Friday, 21 September, 2018
Abstract: 
This article, published in the Quarterly Journal of Economics, studies technology adoption in a cluster of soccer-ball producers in Sialkot, Pakistan. Atkin, Chaudhry, Chaudry, Khandelwal and Verhoogen (2017) invented a new cutting technology that reduces waste of the primary raw material and gave the technology to a random subset of producers. Despite the clear net benefits for nearly all firms, after 15 months take-up remained puzzlingly low. The authors hypothesize that an important reason for the lack of adoption is a misalignment of incentives within firms: the key employees (cutters and printers) are typically paid piece rates, with no incentive to reduce waste, and the new technology slows them down, at least initially. Fearing reductions in their effective wage, employees resist adoption in various ways, including by misinforming owners about the value of the technology.
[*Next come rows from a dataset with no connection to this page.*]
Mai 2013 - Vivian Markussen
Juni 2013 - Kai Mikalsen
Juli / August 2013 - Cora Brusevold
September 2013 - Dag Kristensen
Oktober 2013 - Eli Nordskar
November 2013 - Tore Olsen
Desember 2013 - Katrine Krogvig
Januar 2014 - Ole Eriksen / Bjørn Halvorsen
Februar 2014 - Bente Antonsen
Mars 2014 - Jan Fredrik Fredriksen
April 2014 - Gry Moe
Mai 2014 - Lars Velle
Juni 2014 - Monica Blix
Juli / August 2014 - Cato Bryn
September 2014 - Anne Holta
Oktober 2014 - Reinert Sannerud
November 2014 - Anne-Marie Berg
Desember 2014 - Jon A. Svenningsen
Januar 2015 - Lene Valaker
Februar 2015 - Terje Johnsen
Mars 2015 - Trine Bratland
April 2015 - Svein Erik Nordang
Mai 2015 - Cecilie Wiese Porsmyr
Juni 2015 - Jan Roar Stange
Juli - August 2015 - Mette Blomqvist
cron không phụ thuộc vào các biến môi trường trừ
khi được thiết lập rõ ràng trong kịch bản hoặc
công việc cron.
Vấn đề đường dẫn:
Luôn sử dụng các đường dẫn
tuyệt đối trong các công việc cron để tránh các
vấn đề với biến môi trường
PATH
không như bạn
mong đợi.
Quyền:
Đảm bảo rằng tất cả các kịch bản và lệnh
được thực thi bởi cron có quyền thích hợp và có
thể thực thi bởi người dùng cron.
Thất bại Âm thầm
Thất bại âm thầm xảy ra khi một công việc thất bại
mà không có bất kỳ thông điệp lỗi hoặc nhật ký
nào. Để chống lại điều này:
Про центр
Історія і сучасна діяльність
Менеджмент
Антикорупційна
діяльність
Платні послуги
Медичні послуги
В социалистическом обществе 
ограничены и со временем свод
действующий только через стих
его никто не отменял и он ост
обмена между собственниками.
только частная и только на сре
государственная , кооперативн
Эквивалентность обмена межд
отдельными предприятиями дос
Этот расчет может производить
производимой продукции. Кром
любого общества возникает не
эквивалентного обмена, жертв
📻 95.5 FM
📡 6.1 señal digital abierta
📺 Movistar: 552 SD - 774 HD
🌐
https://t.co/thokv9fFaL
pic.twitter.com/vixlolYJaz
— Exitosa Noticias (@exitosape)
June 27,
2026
To investigate this hypothesis, the researchers implemented a second experiment among the firms that originally received the technology: they offered one cutter and one printer per firm a lump-sum payment, approximately a month’s earnings, conditional on demonstrating competence in using the technology in the presence of the owner. This incentive payment, small from the point of view of the firm, had a significant positive effect on adoption. The results suggest that misalignment of incentives within firms is an important barrier to technology adoption in this setting.